* _Input records_
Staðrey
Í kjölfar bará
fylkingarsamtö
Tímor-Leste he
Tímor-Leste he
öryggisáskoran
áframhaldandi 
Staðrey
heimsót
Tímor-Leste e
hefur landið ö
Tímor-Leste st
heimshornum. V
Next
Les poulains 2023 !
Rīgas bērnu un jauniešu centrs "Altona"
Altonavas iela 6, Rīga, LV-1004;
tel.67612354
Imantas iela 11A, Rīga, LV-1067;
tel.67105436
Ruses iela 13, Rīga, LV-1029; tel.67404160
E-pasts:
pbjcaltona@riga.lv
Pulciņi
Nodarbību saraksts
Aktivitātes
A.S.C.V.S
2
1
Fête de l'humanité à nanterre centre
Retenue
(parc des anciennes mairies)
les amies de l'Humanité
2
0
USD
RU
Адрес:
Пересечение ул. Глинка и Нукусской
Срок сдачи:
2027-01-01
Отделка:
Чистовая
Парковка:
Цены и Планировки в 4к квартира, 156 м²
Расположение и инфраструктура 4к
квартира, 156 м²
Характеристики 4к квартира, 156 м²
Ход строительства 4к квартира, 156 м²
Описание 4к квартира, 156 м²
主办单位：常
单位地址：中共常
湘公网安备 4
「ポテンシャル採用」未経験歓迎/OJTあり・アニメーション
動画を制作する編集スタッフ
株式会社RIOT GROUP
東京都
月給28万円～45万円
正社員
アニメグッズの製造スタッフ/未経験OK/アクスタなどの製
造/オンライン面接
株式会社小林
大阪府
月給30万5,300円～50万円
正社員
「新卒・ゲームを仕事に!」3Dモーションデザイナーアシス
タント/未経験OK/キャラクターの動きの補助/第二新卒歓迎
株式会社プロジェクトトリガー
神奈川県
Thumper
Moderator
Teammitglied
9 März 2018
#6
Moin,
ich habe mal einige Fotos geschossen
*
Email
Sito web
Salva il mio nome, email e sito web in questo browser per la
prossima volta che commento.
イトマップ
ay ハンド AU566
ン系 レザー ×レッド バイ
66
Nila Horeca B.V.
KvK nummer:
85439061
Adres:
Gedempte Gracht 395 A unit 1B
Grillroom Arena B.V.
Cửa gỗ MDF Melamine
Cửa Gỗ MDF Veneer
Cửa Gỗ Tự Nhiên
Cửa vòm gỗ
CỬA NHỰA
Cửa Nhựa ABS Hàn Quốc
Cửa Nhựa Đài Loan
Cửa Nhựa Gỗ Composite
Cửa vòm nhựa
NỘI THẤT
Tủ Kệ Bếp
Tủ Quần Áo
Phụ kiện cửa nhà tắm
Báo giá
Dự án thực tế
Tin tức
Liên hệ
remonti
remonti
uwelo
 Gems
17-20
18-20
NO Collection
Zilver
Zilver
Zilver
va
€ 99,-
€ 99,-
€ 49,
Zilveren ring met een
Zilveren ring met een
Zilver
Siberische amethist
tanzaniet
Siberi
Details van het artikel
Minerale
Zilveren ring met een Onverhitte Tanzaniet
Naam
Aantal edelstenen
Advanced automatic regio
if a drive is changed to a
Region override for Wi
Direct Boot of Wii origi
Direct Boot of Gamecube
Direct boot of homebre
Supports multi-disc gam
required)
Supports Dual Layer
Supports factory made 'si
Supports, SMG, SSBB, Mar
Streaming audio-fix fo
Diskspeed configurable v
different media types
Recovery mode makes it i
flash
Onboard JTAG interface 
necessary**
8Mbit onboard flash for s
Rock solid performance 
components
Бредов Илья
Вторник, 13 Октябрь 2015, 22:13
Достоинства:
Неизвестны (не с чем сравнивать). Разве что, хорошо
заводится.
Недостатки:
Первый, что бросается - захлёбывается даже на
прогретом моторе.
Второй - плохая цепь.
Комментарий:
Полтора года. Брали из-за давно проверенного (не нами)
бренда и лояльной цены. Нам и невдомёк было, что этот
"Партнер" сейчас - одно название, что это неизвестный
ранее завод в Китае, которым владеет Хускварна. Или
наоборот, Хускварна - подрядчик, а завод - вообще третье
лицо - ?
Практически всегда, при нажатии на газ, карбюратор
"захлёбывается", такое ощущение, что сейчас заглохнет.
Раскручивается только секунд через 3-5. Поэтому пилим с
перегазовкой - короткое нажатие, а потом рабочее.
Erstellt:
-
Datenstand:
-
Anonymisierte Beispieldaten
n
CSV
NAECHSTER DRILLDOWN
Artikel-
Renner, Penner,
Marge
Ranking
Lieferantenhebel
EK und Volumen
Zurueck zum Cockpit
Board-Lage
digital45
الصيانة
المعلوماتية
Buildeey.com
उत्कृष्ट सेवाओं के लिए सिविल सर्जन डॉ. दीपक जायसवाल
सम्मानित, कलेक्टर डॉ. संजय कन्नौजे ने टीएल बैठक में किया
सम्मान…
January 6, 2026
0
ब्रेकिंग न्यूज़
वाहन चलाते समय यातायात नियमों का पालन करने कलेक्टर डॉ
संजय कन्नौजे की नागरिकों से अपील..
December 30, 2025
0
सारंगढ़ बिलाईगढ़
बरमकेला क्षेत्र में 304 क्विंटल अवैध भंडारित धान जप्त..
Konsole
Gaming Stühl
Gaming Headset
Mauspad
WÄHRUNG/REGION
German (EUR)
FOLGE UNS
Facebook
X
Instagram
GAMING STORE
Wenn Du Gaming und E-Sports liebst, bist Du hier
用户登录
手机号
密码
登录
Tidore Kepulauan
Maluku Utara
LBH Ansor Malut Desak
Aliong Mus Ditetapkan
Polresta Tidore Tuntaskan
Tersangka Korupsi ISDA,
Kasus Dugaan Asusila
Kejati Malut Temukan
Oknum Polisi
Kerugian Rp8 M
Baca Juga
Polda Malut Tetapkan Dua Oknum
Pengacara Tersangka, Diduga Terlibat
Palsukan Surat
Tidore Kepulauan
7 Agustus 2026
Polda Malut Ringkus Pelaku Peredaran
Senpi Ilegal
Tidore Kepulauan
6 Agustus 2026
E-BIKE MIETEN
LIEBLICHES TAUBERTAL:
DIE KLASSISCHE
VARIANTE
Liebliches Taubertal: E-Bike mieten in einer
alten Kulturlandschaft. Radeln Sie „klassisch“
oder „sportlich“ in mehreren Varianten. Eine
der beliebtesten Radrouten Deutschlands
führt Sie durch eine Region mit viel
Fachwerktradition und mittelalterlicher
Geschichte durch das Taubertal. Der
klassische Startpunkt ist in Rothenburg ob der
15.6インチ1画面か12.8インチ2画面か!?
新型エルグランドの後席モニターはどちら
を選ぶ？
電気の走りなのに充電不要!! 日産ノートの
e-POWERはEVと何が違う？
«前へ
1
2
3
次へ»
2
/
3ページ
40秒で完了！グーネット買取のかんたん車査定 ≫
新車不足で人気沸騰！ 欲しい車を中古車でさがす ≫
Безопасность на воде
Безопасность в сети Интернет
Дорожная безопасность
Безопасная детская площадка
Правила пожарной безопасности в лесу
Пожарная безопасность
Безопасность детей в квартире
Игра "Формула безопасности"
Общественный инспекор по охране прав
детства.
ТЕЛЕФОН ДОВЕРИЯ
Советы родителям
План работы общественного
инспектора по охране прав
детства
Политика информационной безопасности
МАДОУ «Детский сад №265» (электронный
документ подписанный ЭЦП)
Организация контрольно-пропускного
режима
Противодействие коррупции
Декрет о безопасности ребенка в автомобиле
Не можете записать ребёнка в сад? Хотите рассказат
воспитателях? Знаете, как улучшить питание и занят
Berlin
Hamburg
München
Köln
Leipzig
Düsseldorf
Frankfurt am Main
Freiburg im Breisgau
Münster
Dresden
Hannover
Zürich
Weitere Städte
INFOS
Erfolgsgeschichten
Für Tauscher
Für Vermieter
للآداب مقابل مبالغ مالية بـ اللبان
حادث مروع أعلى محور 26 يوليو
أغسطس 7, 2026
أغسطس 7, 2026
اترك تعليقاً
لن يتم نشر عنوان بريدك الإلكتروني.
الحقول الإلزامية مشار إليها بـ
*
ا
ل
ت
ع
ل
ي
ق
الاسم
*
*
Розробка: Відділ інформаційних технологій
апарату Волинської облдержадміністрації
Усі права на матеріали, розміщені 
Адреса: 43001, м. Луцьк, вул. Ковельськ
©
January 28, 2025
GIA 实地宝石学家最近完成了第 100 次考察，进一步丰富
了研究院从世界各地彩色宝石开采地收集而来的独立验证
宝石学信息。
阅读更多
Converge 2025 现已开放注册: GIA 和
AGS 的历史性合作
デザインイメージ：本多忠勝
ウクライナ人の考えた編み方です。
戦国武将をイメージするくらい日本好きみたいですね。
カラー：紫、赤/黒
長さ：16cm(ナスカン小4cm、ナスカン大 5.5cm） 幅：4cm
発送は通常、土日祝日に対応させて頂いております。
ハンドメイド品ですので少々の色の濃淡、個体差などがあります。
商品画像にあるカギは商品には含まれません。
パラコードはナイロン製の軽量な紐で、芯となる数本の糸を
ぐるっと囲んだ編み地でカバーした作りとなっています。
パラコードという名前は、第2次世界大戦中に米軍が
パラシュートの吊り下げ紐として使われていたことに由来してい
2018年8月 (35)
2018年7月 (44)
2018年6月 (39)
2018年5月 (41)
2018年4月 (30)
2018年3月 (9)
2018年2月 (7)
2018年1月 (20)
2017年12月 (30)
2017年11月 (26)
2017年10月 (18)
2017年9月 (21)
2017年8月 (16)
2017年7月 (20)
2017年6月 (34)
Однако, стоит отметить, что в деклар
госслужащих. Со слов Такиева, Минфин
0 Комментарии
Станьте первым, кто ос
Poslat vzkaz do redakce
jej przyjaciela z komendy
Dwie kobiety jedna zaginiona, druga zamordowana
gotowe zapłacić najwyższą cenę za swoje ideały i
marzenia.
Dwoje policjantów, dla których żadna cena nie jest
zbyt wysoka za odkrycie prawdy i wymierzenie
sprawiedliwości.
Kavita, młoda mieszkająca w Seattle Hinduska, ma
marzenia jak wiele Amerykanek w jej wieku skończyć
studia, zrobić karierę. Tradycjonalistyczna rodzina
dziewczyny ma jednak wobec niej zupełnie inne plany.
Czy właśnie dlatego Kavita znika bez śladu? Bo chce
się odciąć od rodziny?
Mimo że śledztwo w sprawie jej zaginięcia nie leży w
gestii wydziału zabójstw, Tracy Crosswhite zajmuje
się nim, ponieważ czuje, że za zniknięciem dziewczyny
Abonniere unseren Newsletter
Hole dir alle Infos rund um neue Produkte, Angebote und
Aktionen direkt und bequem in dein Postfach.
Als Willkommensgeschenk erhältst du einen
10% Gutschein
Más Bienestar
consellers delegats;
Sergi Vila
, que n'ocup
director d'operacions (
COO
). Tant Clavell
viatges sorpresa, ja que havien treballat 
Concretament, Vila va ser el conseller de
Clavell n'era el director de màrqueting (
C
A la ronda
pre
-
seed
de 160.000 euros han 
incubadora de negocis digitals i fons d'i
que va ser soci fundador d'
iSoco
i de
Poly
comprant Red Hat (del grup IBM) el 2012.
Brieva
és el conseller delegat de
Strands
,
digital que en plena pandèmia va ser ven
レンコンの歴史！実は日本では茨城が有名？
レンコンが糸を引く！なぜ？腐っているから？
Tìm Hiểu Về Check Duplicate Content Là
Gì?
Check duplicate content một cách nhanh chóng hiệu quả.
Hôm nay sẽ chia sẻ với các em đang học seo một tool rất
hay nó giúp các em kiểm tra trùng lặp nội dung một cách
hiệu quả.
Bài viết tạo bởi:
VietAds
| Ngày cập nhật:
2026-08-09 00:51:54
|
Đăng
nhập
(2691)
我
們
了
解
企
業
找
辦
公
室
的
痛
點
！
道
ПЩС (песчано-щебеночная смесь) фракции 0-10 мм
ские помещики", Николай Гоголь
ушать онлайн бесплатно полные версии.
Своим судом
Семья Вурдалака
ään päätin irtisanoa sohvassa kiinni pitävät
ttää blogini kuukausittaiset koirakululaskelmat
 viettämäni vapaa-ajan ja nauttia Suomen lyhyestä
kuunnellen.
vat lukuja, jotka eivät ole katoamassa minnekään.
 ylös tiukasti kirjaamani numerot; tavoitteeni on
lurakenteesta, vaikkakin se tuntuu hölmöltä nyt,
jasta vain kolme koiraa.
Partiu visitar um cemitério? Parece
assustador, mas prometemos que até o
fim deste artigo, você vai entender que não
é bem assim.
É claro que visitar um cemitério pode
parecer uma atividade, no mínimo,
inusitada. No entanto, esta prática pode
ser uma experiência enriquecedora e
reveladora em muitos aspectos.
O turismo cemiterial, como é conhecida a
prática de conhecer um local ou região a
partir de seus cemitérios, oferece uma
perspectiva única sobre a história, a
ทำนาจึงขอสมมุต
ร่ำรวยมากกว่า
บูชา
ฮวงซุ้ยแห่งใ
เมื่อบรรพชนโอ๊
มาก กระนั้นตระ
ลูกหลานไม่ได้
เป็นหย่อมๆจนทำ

* _Problem details_
Among the lines above, find those carrying the word "квартира" and copy them out.

* _Solution_
Цены и Планировки в 4к квартира, 156 м²
квартира, 156 м²
Характеристики 4к квартира, 156 м²
Ход строительства 4к квартира, 156 м²
Описание 4к квартира, 156 м²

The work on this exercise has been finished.